Wednesday, March 19, 2003 | 9:32 a.m.

A Clark County citizens task force considering changes in the public hospital system met Tuesday and recommended funneling most uninsured patients through a few county Quick Care Centers and federal clinics.

The county would have trained personnel at the sites who could help the patients apply for federal or state aid -- a move that would ease the University Medical Center's chronic fiscal ailment, county staff members hope.

The recommendation got the qualified support of both the union representing the staff at the medical system and a community coalition, Las Vegans for Affordable Health Care. Both Ben Contine, with the community coalition, and Maryanne Salm, political director with the Service Employees International Union Local 1107, said the basic idea is sound: The county needs to do whatever can be done to bring in more money for treating the increasing numbers of uninsured and often indigent patients that it treats.

However, both also said an adequate number of clinics, geographically distributed across the urban area, need to be ready to accept the uninsured patients.

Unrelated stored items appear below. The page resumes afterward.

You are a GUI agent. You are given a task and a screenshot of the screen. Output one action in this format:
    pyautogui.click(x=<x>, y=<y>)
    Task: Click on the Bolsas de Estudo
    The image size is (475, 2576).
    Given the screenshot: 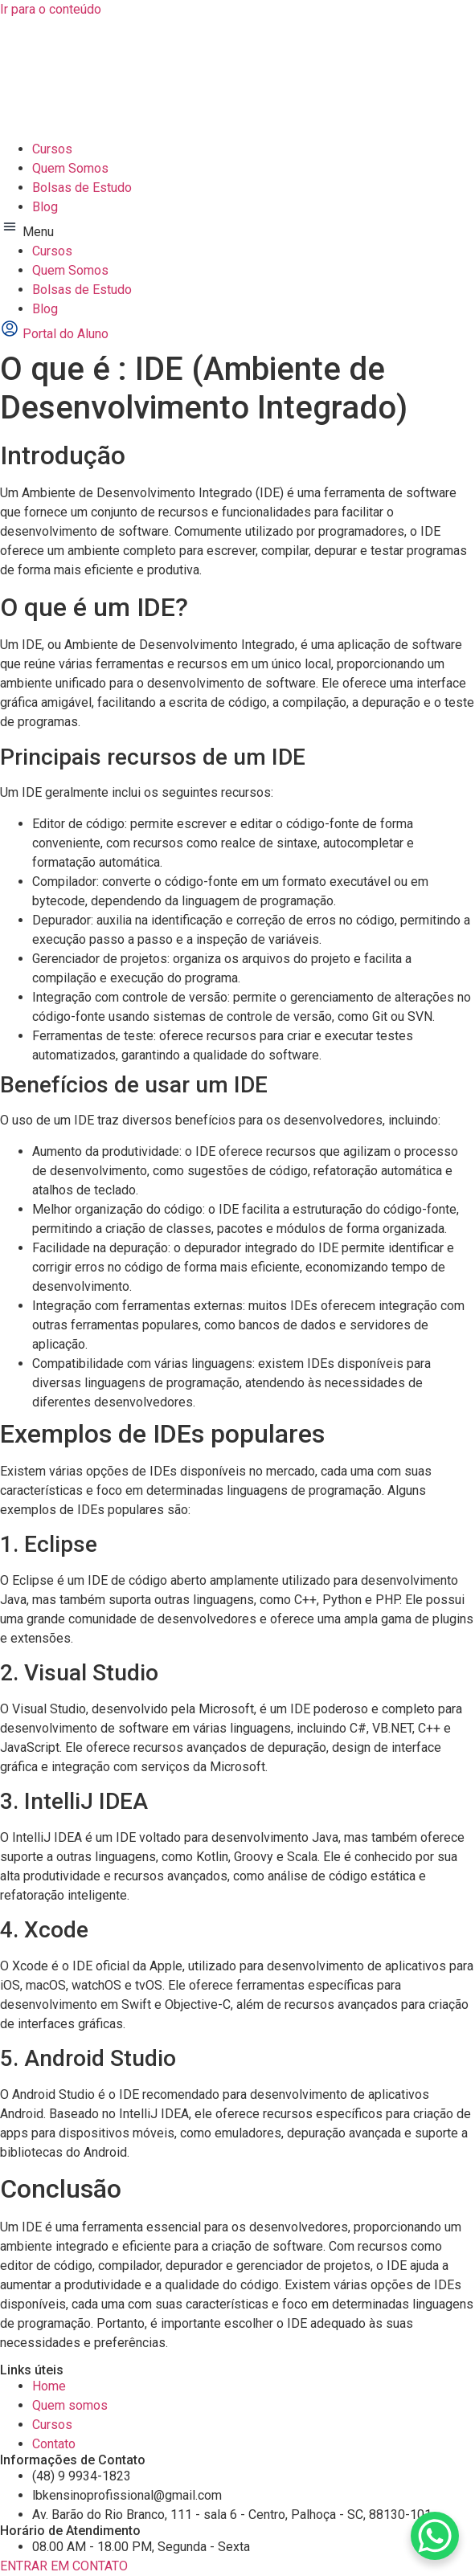 What is the action you would take?
    pyautogui.click(x=82, y=187)
    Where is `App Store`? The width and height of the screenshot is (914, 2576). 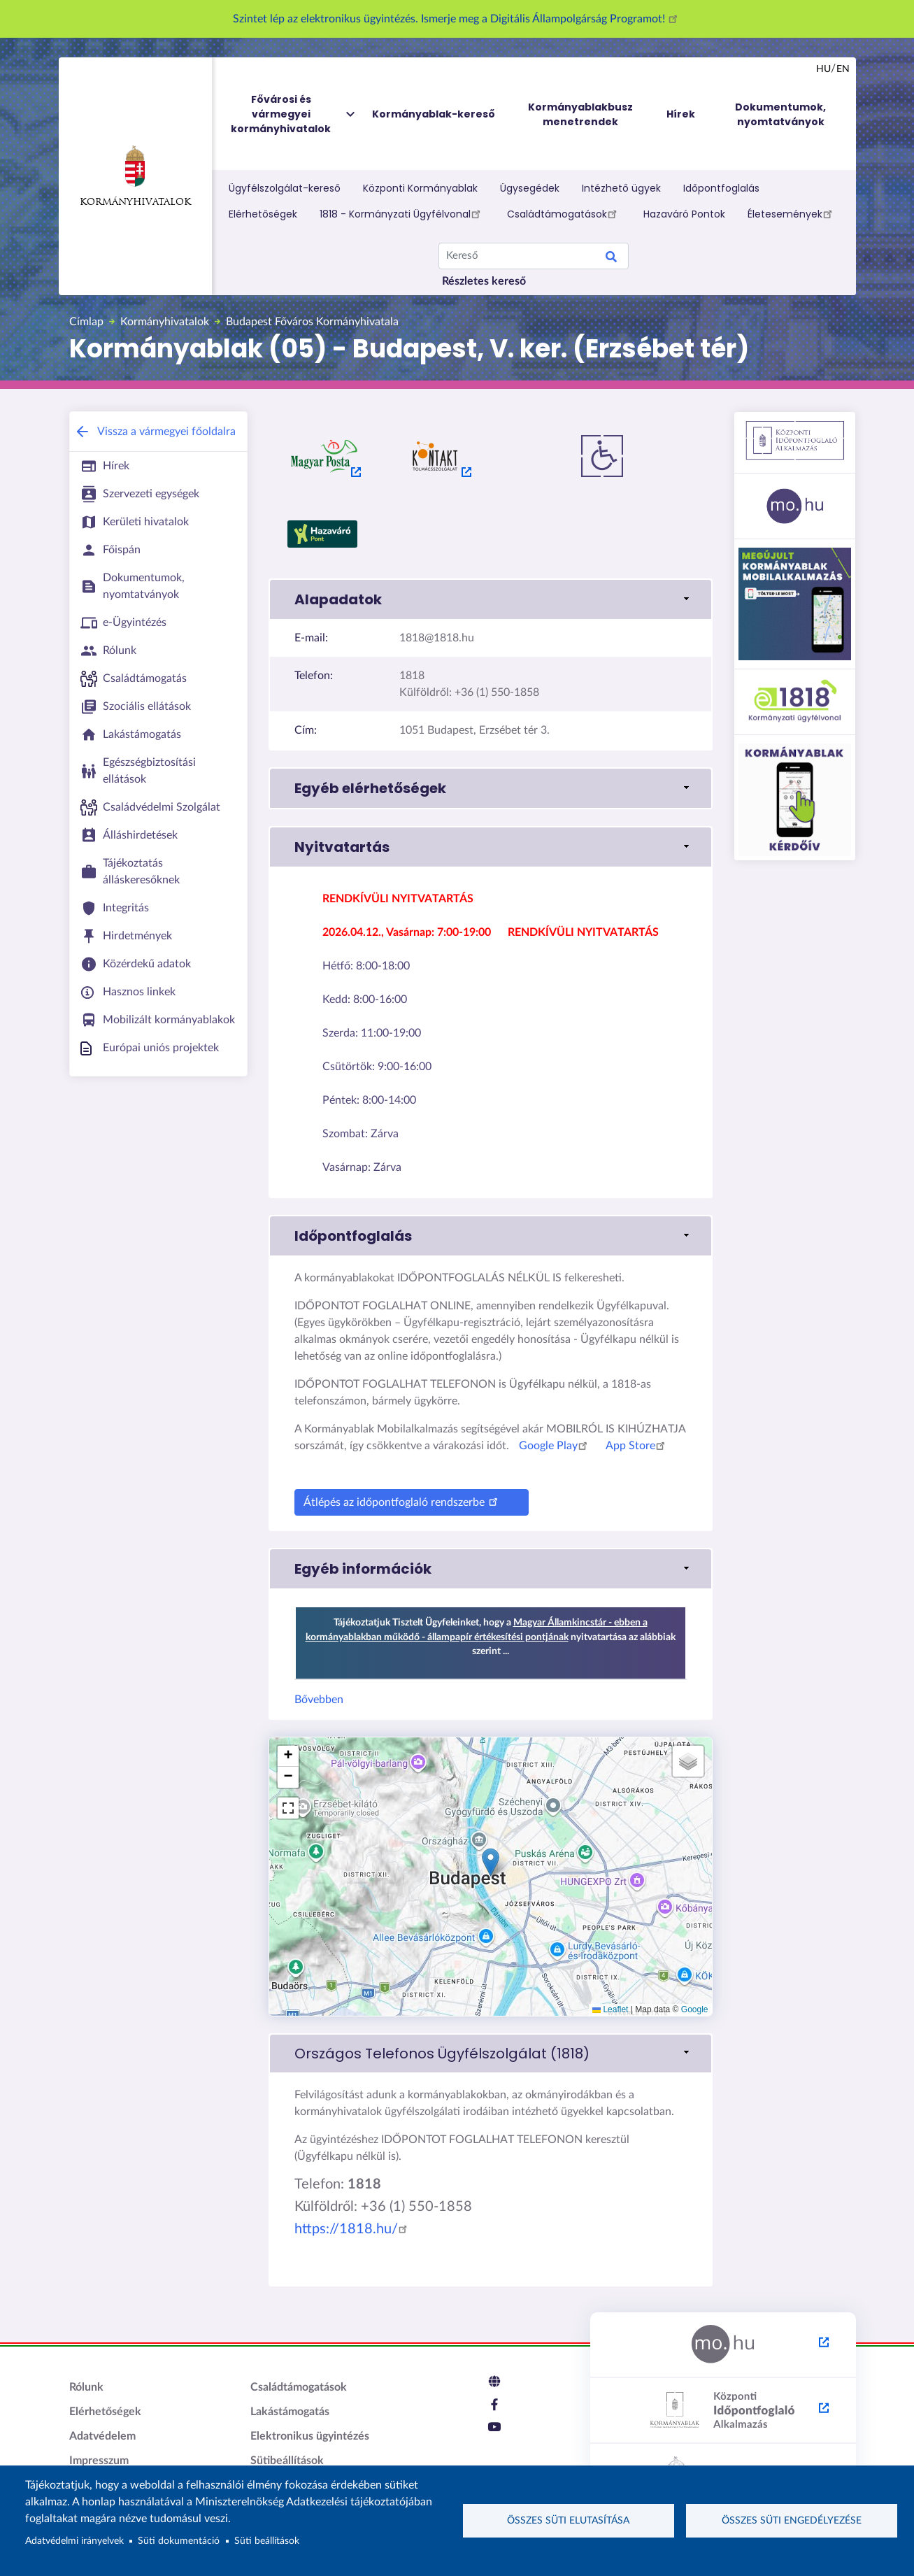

The suggestion, which the Clark County Commission would have to enact, is part of a larger plan to more aggressively collect payment information from non-emergency patients.

The list of those Quick Cares and other clinics that would take the uninsured patients, or at least those without medical emergencies, is still up in the air. The task force will consider those options later.

The task force members representing industry, labor and academic sectors were appointed by the county in response to financial troubles rocking the system. The county commission in December provided $38 million to keep the system afloat and earlier this year announced it would reduce hours at the McCarran Quick Care on Russell Road and lay off three dozen system employees, some of them doctors and nurses who work for the Quick Cares.

The task force and a half-dozen associated focus groups are expected to meet over the next six months on the issue.